Defendant did not raise a claim based on a violation of the Vienna Convention on Consular Relations (VCCR) in the trial court. Article 36(1)(b) of the VCCR requires a state detaining a foreign national to give the detainee notice of his or her right to request assistance from the consulate's office. As defendant acknowledges, courts that have found or assumed that the VCCR includes a private right of enforcement have concluded that relief is not warranted without a showing of prejudice and the necessary showing requires proof that the defendant would have sought and the consulate would have provided assistance. State v. Jang, 359 N.J.Super. 85, 93 (App.Div.) (declining to decide whether there was an individual right to enforce the Convention and finding no prejudice and applying a standard), certif. denied, 177 N.J. 492 (2003); State v. Cevallos–Bermeo, 333 N.J.Super. 181, 182–83 (App.Div.) (same), certif. denied, 165 N.J. 607 (2000).
Here we have nothing to demonstrate prejudice other than an assertion in defendant's pro se brief that he would have invoked his right. That assertion is not only unsupported by competent evidence but also plainly contradicted by the competent evidence and reasonable inferences. Defendant voluntarily approached police officers, admitted to killing his former wife and, after being advised of his rights in accordance with Miranda, waived his rights to counsel and to remain silent.

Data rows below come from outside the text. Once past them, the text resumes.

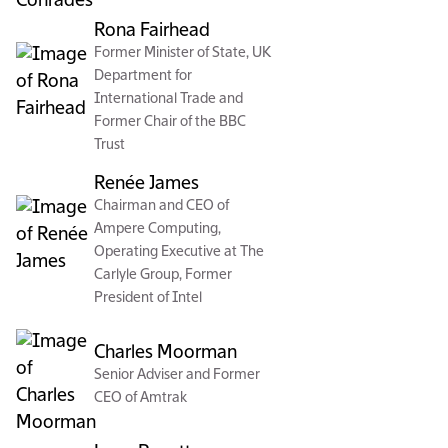
Rona Fairhead
Former Minister of State, UK
Department for
International Trade and
Former Chair of the BBC
Trust
Renée James
Chairman and CEO of
Ampere Computing,
Operating Executive at The
Carlyle Group, Former
President of Intel
Charles Moorman
Senior Adviser and Former
CEO of Amtrak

On these facts, one could not reasonably conclude that defendant would have opted to refrain from giving his narrative account to the officers and elected to seek assistance from the consulate instead.

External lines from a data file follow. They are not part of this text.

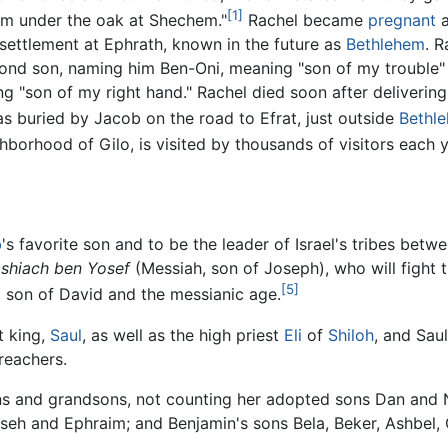
[1]
hem under the oak at Shechem."
Rachel became
pregnant
a
settlement at Ephrath, known in the future as
Bethlehem
. R
cond son, naming him Ben-Oni, meaning "son of my trouble" 
"son of my right hand." Rachel died soon after delivering t
 buried by Jacob on the road to Efrat, just outside
Bethl
borhood of Gilo, is visited by thousands of visitors each y
b
's favorite son and to be the leader of Israel's tribes bet
shiach ben Yosef
(Messiah, son of Joseph), who will fight
[5]
, son of David and the messianic age.
t king,
Saul
, as well as the high priest
Eli
of
Shiloh
, and Sau
preachers.
s and grandsons, not counting her adopted sons Dan and Nap
eh and Ephraim; and Benjamin's sons Bela, Beker, Ashbel,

Reversed in part; affirmed in part.
1. FN1. At the time of trial, Negrin was a detective.
2. FN2. Dr. Apolito was relying upon defendant's history of their relationship, which began during their childhood and was disrupted by Emiliano's uncle. Defendant had also told Dr. Apolito that he had been married to a woman for many years, who was the mother of his children but left her when Emiliano contacted him after her first marriage fell apart. Defendant's first wife and his children were among those who testified about the changes they noticed in defendant after Emiliano left him.

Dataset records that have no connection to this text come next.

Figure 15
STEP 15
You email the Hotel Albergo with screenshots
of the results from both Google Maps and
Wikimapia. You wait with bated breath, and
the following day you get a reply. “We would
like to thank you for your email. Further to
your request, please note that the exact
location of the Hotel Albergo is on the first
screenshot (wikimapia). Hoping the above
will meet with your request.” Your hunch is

3. FN3. The note was read into the record twice. The transcript of the second reading indicates that the note read “legal definitions of insanity.” At our request, a copy of the note was provided and the quotation set forth above is of the note, and conforms with the first transcribed reading of the note, which reflects a request for the “legal definition of insanity.”
4. FN4. In fairness to the trial court, we note that neither defense counsel, in arguing for, nor the State in arguing against an instruction including this point of law, brought the discrepancy between the oral and typed versions of the murder instruction to the court's attention.
5. FN5. The parties did not address this material difference in the oral and written instructions or bring it to our attention even after we requested the typed instructions, which are obviously essential to a proper determination of the issue raised in the first point of defendant's brief. The State argues that the clarity of the initial instruction on diminished capacity in the general instruction and the strength of the evidence that defendant was acting purposefully and knowingly makes any error harmless. But for the conflicting murder charges, we would have agreed.
6. FN6. To the extent that the State argues that the testimony in this case was admissible pursuant to N.J.R.E. 703, we note that the evidence was not admitted for the limited purpose of evaluating the expert's opinion. See generally Agha v. Feiner, 198 N.J. 50, 63–64 (2009); Brun v. Cardoso, 390 N.J.Super. 409, 421 (App.Div.2006); State v. Vandeweaghe, 351 N.J.Super. 467, 480–81 (App.Div.2002), aff'd, 177 N.J. 229 (2003).